In the authorized biography Elon Musk: Tesla, SpaceX, and the Quest for a Fantastic Future, Ashlee Vance highlights Elon’s purchase of the submarine car:
Elon Musk paid $1 Million for the Lotus Espirit that Roger Moore drove underwater in The Spy Who Loved Me and wantes to prove that such a vehicle can be done. “Maybe we’ll make two or three [submarine cars,] but it won’t be more than that,” Musk told the Independent newspaper. “I think the market for submarine cars is quite small.”
Why would Elon Musk build submarine cars?
Well the answer could be “for the fun of it” or “as a PR stunt” or even “as a way to court the mega rich.” Though Musk has sought innovative ways of funding his companies in the past, he has never done something outside of the realm of usefulness. And he often defines “useful” the way others tend to define “species-saving” or “revolutionary.”
Couple this with the anecdote that appears in Vance’s last chapter, a chapter entitled The Unified Field Theory of Elon Musk. All three of Musk’s companies work like a global military alliance, like three teams conspiring together against the big-moneyed principalities and powers that stand in the way of significant planet-wide progress. Namely: oil, auto, and defense companies for Solar City, Tesla, and SpaceX respectively. Musk’s trifecta is one patent-sharing, product-swapping alliance. According to Vance, Tesla’s high-safety friction-welds started in the SpaceX factories. The turbocharger stations are powered by Solar City’s panels — a company that provides brown-out and blackout protection through Tesla’s battery technology. Solar City’s panels will likely be outfitted on the upcoming SpaceX satellite network and so forth.
That’s two pieces: the submarine car and the unified field theory.
But there’s a third piece that came to us recently with the advent of Model X deliveries:
In the official press release where Musk hand-delivered VIN numbers one through six of the Model X line, he was talking about the impenetrability of the air filtration system:
“You have air cleanliness levels equivalent to a hospital operating room in the car. When the car is operating at maximum capability — if you press maximum capability — you can’t even detect any viruses, bacteria, or spores. Zero come through. If there’s ever an apocalyptic scenario of some kind, hypothetically, you just press the bioweapon defense mode button. This is a real button. We try to be a leader in apocalyptic defense scenarios.”

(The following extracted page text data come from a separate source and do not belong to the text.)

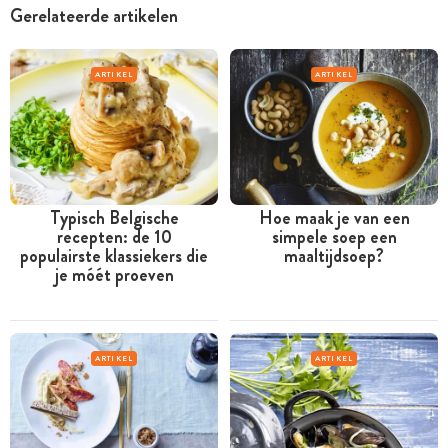
Gerelateerde artikelen
ARTIKEL
ARTIKEL
Typisch Belgische
Hoe maak je van een
recepten: de 10
simpele soep een
populairste klassiekers die
maaltijdsoep?
je móét proeven
ARTIKEL
ARTIKEL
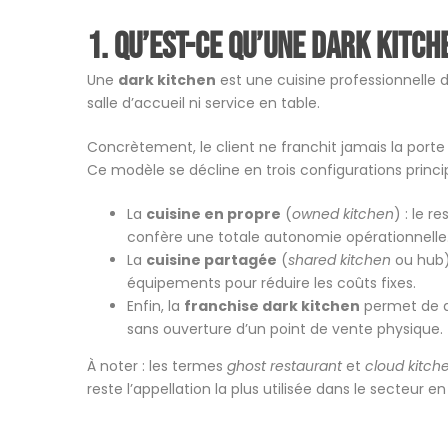
1. Qu’est-ce qu’une dark kitch
Une
dark kitchen
est une cuisine professionnelle d
salle d’accueil ni service en table.
Concrètement, le client ne franchit jamais la porte :
Ce modèle se décline en trois configurations princi
La
cuisine en propre
(
owned kitchen
) : le r
confère une totale autonomie opérationnelle
La
cuisine partagée
(
shared kitchen
ou hub) 
équipements pour réduire les coûts fixes.
Enfin, la
franchise dark kitchen
permet de dé
sans ouverture d’un point de vente physique.
À noter : les termes
ghost restaurant
et
cloud kitch
reste l’appellation la plus utilisée dans le secteur e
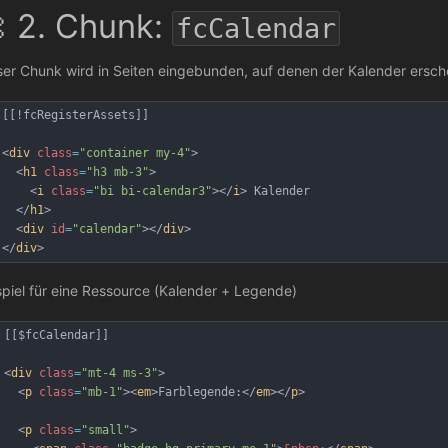
 2. Chunk:
fcCalendar
ser Chunk wird in Seiten eingebunden, auf denen der Kalender ersche
[
[!fcRegisterAssets]
]
<
div
class
=
"container my-4"
>
  <
h1
class
=
"h3 mb-3"
>
    <
i
class
=
"bi bi-calendar3"
></
i
> Kalender
  </
h1
>
  <
div
id
=
"calendar"
></
div
>
</
div
>
spiel für eine Ressource (Kalender + Legende)
[
[$fcCalendar]
]
<
div
class
=
"mt-4 ms-3"
>
  <
p
class
=
"mb-1"
><
em
>Farblegende:</
em
></
p
>
  <
p
class
=
"small"
>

Of course, he said the last bit in jest but then again, Elon’s humor is historically tied quite intimately to his vision. He has often found it both funny and invigorating to run off-the-record tests in the middle of on-the-record tests for SpaceX rockets whose launches NASA oversaw. He always plays the long-play, Elon, the corporate version of The Immortal Game.
So.
- Elon Musk buys a submarine car and says he’ll make a couple.

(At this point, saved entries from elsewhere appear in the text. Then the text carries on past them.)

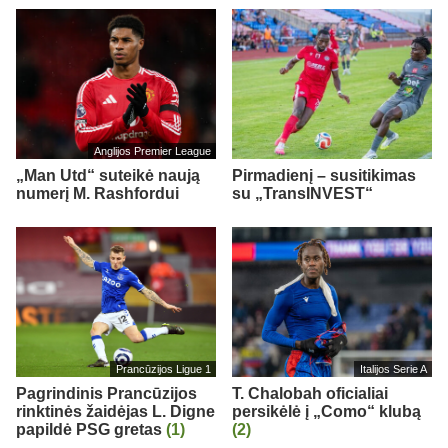
Anglijos Premier League
„Man Utd“ suteikė naują
Pirmadienį – susitikimas
numerį M. Rashfordui
su „TransINVEST“
Prancūzijos Ligue 1
Italijos Serie A
Pagrindinis Prancūzijos
T. Chalobah oficialiai
rinktinės žaidėjas L. Digne
persikėlė į „Como“ klubą
papildė PSG gretas
(1)
(2)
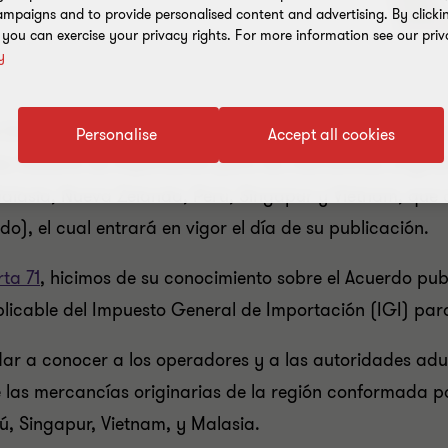
mpaigns and to provide personalised content and advertising. By clicki
, you can exercise your privacy rights. For more information see our priv
y
l Diario Oficial de la Federación (DOF), el “Acuerdo por 
Personalise
Accept all cookies
to General de Importación para las mercancías origina
Malasia, Nueva Zelanda, Perú, Singapur y Vietnam, que
o), el cual entrará en vigor el día de su publicación.
rta 71
, hicimos de su conocimiento sobre el Acuerdo pub
aplicable del Impuesto General de Importación (IGI) par
 dar a conocer a los operadores y a las autoridades adu
las mercancías originarias de la región conformada po
ú, Singapur, Vietnam, y Malasia.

- He adds a bioweapon defense mode to the Model X that includes positive pressure such as in a hospital room.
- His companies practice what Ashlee calls “the unified field theory” — sharing constantly and shoving tests for hidden innovations into the middle of known innovations.
Positive pressure, bioweapon defense mode, and an air-tight seal on an amphibious car that can transform from earth-bound terrain to underwater (read: “alien”) terrain? These in mind, Tesla is far more than a car plant.
Tesla Motors could be, quite literally, a Mars rover plant.